> Problem to solve
Lines to restate from the data below: from the one containing "al primo posto" to the one containing "finanziato a fondo", both included. Give them again exactly, and only them.

> Data section
++++++++++++++++++++

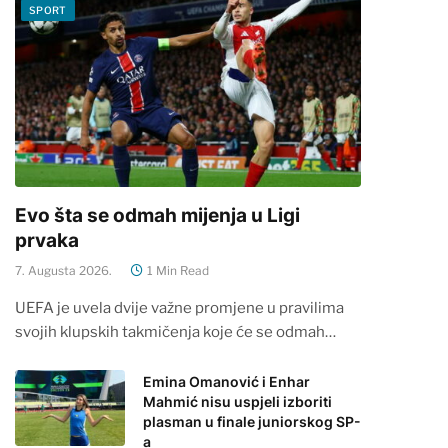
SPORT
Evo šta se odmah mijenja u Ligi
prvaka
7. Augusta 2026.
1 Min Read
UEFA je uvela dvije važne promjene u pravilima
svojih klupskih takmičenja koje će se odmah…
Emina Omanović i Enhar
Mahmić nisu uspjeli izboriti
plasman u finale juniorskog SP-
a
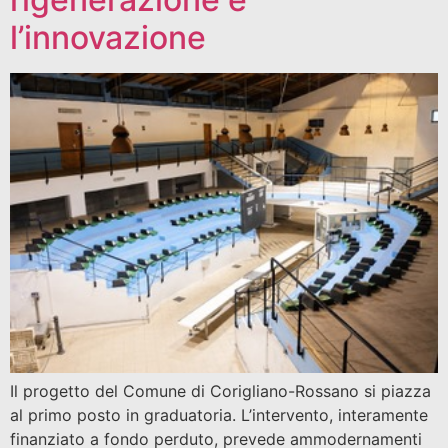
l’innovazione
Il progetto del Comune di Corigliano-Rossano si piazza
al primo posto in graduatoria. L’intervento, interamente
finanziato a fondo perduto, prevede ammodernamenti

++++++++++++++++++++

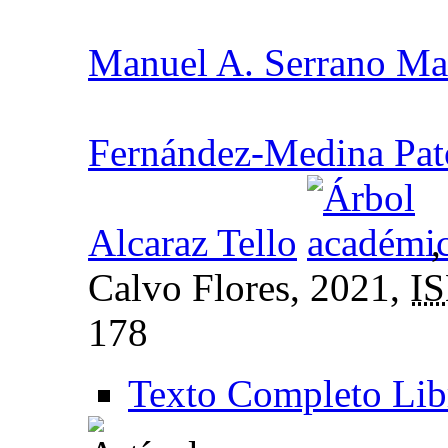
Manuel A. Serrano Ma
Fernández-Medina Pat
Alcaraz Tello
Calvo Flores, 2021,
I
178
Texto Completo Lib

++++++++++++++++++++

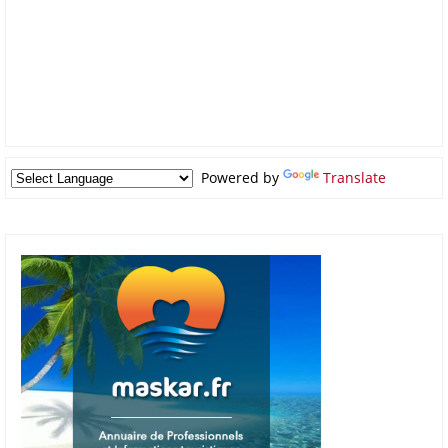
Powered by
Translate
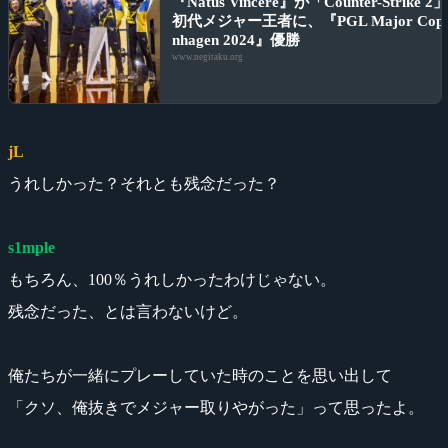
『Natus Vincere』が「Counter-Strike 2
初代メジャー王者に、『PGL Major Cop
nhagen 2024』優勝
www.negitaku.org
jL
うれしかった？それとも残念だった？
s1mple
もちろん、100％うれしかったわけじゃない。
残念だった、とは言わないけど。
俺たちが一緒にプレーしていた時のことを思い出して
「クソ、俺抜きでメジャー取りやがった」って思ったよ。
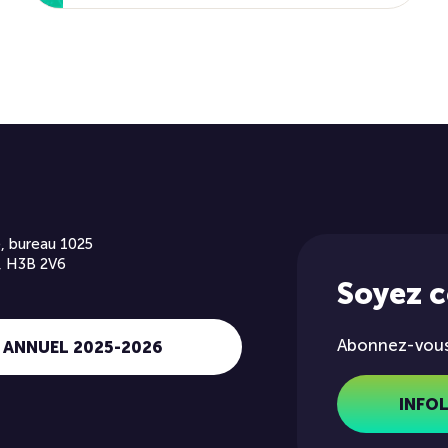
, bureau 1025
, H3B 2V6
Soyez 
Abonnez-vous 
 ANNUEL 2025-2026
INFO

++++++++++++++++++++

> Worked solution
al primo posto in graduatoria. L’intervento, interamente
finanziato a fondo perduto, prevede ammodernamenti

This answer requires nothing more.